*EXERCISE*:
Your task is to return the data below, word for word.

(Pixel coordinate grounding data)
####################

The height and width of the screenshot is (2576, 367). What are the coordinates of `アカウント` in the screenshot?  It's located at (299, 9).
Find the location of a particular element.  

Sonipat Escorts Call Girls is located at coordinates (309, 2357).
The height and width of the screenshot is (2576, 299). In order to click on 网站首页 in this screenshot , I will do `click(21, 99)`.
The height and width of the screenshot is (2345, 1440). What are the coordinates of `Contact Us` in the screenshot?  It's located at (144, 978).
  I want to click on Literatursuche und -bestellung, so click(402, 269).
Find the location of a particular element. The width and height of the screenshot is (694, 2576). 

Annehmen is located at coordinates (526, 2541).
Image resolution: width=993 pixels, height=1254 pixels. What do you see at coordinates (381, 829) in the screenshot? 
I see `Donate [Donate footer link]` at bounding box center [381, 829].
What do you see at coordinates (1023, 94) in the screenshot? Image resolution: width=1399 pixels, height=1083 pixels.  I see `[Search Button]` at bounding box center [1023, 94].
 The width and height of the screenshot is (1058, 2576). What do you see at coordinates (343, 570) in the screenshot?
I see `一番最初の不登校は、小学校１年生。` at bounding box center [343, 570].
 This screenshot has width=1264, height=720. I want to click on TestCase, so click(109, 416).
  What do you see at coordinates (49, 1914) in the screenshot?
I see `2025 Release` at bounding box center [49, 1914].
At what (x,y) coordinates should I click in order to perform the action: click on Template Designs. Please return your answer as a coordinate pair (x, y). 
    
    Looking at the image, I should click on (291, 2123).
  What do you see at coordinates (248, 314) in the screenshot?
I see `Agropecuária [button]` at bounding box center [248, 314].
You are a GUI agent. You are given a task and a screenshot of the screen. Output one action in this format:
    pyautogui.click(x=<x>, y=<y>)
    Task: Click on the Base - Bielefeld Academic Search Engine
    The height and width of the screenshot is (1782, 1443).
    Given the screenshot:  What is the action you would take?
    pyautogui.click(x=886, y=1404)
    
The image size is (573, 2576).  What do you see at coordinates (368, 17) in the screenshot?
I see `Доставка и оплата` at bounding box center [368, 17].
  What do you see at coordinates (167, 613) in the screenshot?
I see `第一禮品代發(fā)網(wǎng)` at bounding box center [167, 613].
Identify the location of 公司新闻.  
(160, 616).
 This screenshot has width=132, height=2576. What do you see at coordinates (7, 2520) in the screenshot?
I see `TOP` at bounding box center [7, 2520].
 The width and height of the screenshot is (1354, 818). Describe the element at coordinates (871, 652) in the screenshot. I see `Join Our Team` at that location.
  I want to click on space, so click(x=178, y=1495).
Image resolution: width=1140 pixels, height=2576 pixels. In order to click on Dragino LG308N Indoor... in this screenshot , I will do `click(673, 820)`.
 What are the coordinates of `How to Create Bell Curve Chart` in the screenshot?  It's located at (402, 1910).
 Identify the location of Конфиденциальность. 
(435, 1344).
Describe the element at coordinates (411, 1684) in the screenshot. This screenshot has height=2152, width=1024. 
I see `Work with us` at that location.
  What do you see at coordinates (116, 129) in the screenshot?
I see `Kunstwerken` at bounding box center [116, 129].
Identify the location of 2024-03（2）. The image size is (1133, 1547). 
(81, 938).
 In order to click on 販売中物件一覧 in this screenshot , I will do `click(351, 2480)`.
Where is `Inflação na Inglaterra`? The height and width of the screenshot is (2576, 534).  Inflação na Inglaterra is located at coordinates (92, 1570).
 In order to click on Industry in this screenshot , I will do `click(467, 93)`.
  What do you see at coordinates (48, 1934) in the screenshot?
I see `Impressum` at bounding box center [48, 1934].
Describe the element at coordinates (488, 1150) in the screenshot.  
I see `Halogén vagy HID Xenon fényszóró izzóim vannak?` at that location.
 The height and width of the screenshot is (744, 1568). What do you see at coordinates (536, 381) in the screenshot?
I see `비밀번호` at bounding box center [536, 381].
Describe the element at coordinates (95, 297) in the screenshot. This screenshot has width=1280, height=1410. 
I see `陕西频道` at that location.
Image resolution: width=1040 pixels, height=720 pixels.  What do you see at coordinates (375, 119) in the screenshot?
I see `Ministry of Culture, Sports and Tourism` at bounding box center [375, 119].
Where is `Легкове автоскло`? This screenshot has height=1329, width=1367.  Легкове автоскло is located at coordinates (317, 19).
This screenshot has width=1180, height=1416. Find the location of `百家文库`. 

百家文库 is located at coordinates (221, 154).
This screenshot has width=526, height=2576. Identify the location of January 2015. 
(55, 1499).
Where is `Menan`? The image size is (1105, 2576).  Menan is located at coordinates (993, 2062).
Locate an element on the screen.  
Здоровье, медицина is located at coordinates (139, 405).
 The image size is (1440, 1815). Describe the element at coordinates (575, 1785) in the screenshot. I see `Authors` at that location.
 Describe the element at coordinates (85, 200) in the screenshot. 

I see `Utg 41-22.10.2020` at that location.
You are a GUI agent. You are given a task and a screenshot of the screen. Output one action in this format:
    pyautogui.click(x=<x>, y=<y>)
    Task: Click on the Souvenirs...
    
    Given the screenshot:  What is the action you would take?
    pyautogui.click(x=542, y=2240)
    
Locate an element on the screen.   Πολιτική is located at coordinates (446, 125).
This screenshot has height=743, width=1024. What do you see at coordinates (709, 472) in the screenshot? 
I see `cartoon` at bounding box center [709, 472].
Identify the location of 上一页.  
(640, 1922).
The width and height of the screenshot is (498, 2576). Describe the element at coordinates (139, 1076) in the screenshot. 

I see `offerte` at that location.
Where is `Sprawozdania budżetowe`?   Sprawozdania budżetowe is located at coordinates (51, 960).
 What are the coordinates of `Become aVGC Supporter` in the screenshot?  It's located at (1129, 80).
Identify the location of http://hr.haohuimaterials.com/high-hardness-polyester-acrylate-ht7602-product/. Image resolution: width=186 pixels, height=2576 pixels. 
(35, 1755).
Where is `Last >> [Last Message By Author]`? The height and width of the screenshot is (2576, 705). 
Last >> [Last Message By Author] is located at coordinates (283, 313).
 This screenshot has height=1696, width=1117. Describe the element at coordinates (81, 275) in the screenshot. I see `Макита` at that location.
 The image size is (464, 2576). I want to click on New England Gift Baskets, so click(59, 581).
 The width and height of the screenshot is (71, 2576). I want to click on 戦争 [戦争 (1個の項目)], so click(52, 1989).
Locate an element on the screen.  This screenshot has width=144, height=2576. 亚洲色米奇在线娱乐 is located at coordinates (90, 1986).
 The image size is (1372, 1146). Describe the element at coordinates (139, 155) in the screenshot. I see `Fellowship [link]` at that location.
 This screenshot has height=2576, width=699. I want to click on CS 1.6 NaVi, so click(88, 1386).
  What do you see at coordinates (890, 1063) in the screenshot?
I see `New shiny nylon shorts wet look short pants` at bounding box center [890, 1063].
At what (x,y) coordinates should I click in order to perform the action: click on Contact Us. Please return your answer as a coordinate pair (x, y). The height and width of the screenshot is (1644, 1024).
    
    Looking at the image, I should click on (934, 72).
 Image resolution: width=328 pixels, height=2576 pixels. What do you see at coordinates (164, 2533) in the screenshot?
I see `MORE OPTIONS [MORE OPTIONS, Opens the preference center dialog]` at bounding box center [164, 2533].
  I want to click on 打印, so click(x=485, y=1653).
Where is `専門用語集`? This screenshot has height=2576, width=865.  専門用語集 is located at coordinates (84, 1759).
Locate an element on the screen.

####################

*RESULT FOR THIS EXERCISE*:
The height and width of the screenshot is (2576, 367). What are the coordinates of `アカウント` in the screenshot?  It's located at (299, 9).
Find the location of a particular element.  

Sonipat Escorts Call Girls is located at coordinates (309, 2357).
The height and width of the screenshot is (2576, 299). In order to click on 网站首页 in this screenshot , I will do `click(21, 99)`.
The height and width of the screenshot is (2345, 1440). What are the coordinates of `Contact Us` in the screenshot?  It's located at (144, 978).
  I want to click on Literatursuche und -bestellung, so click(402, 269).
Find the location of a particular element. The width and height of the screenshot is (694, 2576). 

Annehmen is located at coordinates (526, 2541).
Image resolution: width=993 pixels, height=1254 pixels. What do you see at coordinates (381, 829) in the screenshot? 
I see `Donate [Donate footer link]` at bounding box center [381, 829].
What do you see at coordinates (1023, 94) in the screenshot? Image resolution: width=1399 pixels, height=1083 pixels.  I see `[Search Button]` at bounding box center [1023, 94].
 The width and height of the screenshot is (1058, 2576). What do you see at coordinates (343, 570) in the screenshot?
I see `一番最初の不登校は、小学校１年生。` at bounding box center [343, 570].
 This screenshot has width=1264, height=720. I want to click on TestCase, so click(109, 416).
  What do you see at coordinates (49, 1914) in the screenshot?
I see `2025 Release` at bounding box center [49, 1914].
At what (x,y) coordinates should I click in order to perform the action: click on Template Designs. Please return your answer as a coordinate pair (x, y). 
    
    Looking at the image, I should click on (291, 2123).
  What do you see at coordinates (248, 314) in the screenshot?
I see `Agropecuária [button]` at bounding box center [248, 314].
You are a GUI agent. You are given a task and a screenshot of the screen. Output one action in this format:
    pyautogui.click(x=<x>, y=<y>)
    Task: Click on the Base - Bielefeld Academic Search Engine
    The height and width of the screenshot is (1782, 1443).
    Given the screenshot:  What is the action you would take?
    pyautogui.click(x=886, y=1404)
    
The image size is (573, 2576).  What do you see at coordinates (368, 17) in the screenshot?
I see `Доставка и оплата` at bounding box center [368, 17].
  What do you see at coordinates (167, 613) in the screenshot?
I see `第一禮品代發(fā)網(wǎng)` at bounding box center [167, 613].
Identify the location of 公司新闻.  
(160, 616).
 This screenshot has width=132, height=2576. What do you see at coordinates (7, 2520) in the screenshot?
I see `TOP` at bounding box center [7, 2520].
 The width and height of the screenshot is (1354, 818). Describe the element at coordinates (871, 652) in the screenshot. I see `Join Our Team` at that location.
  I want to click on space, so click(x=178, y=1495).
Image resolution: width=1140 pixels, height=2576 pixels. In order to click on Dragino LG308N Indoor... in this screenshot , I will do `click(673, 820)`.
 What are the coordinates of `How to Create Bell Curve Chart` in the screenshot?  It's located at (402, 1910).
 Identify the location of Конфиденциальность. 
(435, 1344).
Describe the element at coordinates (411, 1684) in the screenshot. This screenshot has height=2152, width=1024. 
I see `Work with us` at that location.
  What do you see at coordinates (116, 129) in the screenshot?
I see `Kunstwerken` at bounding box center [116, 129].
Identify the location of 2024-03（2）. The image size is (1133, 1547). 
(81, 938).
 In order to click on 販売中物件一覧 in this screenshot , I will do `click(351, 2480)`.
Where is `Inflação na Inglaterra`? The height and width of the screenshot is (2576, 534).  Inflação na Inglaterra is located at coordinates (92, 1570).
 In order to click on Industry in this screenshot , I will do `click(467, 93)`.
  What do you see at coordinates (48, 1934) in the screenshot?
I see `Impressum` at bounding box center [48, 1934].
Describe the element at coordinates (488, 1150) in the screenshot.  
I see `Halogén vagy HID Xenon fényszóró izzóim vannak?` at that location.
 The height and width of the screenshot is (744, 1568). What do you see at coordinates (536, 381) in the screenshot?
I see `비밀번호` at bounding box center [536, 381].
Describe the element at coordinates (95, 297) in the screenshot. This screenshot has width=1280, height=1410. 
I see `陕西频道` at that location.
Image resolution: width=1040 pixels, height=720 pixels.  What do you see at coordinates (375, 119) in the screenshot?
I see `Ministry of Culture, Sports and Tourism` at bounding box center [375, 119].
Where is `Легкове автоскло`? This screenshot has height=1329, width=1367.  Легкове автоскло is located at coordinates (317, 19).
This screenshot has width=1180, height=1416. Find the location of `百家文库`. 

百家文库 is located at coordinates (221, 154).
This screenshot has width=526, height=2576. Identify the location of January 2015. 
(55, 1499).
Where is `Menan`? The image size is (1105, 2576).  Menan is located at coordinates (993, 2062).
Locate an element on the screen.  
Здоровье, медицина is located at coordinates (139, 405).
 The image size is (1440, 1815). Describe the element at coordinates (575, 1785) in the screenshot. I see `Authors` at that location.
 Describe the element at coordinates (85, 200) in the screenshot. 

I see `Utg 41-22.10.2020` at that location.
You are a GUI agent. You are given a task and a screenshot of the screen. Output one action in this format:
    pyautogui.click(x=<x>, y=<y>)
    Task: Click on the Souvenirs...
    
    Given the screenshot:  What is the action you would take?
    pyautogui.click(x=542, y=2240)
    
Locate an element on the screen.   Πολιτική is located at coordinates (446, 125).
This screenshot has height=743, width=1024. What do you see at coordinates (709, 472) in the screenshot? 
I see `cartoon` at bounding box center [709, 472].
Identify the location of 上一页.  
(640, 1922).
The width and height of the screenshot is (498, 2576). Describe the element at coordinates (139, 1076) in the screenshot. 

I see `offerte` at that location.
Where is `Sprawozdania budżetowe`?   Sprawozdania budżetowe is located at coordinates (51, 960).
 What are the coordinates of `Become aVGC Supporter` in the screenshot?  It's located at (1129, 80).
Identify the location of http://hr.haohuimaterials.com/high-hardness-polyester-acrylate-ht7602-product/. Image resolution: width=186 pixels, height=2576 pixels. 
(35, 1755).
Where is `Last >> [Last Message By Author]`? The height and width of the screenshot is (2576, 705). 
Last >> [Last Message By Author] is located at coordinates (283, 313).
 This screenshot has height=1696, width=1117. Describe the element at coordinates (81, 275) in the screenshot. I see `Макита` at that location.
 The image size is (464, 2576). I want to click on New England Gift Baskets, so click(59, 581).
 The width and height of the screenshot is (71, 2576). I want to click on 戦争 [戦争 (1個の項目)], so click(52, 1989).
Locate an element on the screen.  This screenshot has width=144, height=2576. 亚洲色米奇在线娱乐 is located at coordinates (90, 1986).
 The image size is (1372, 1146). Describe the element at coordinates (139, 155) in the screenshot. I see `Fellowship [link]` at that location.
 This screenshot has height=2576, width=699. I want to click on CS 1.6 NaVi, so click(88, 1386).
  What do you see at coordinates (890, 1063) in the screenshot?
I see `New shiny nylon shorts wet look short pants` at bounding box center [890, 1063].
At what (x,y) coordinates should I click in order to perform the action: click on Contact Us. Please return your answer as a coordinate pair (x, y). The height and width of the screenshot is (1644, 1024).
    
    Looking at the image, I should click on (934, 72).
 Image resolution: width=328 pixels, height=2576 pixels. What do you see at coordinates (164, 2533) in the screenshot?
I see `MORE OPTIONS [MORE OPTIONS, Opens the preference center dialog]` at bounding box center [164, 2533].
  I want to click on 打印, so click(x=485, y=1653).
Where is `専門用語集`? This screenshot has height=2576, width=865.  専門用語集 is located at coordinates (84, 1759).
Locate an element on the screen.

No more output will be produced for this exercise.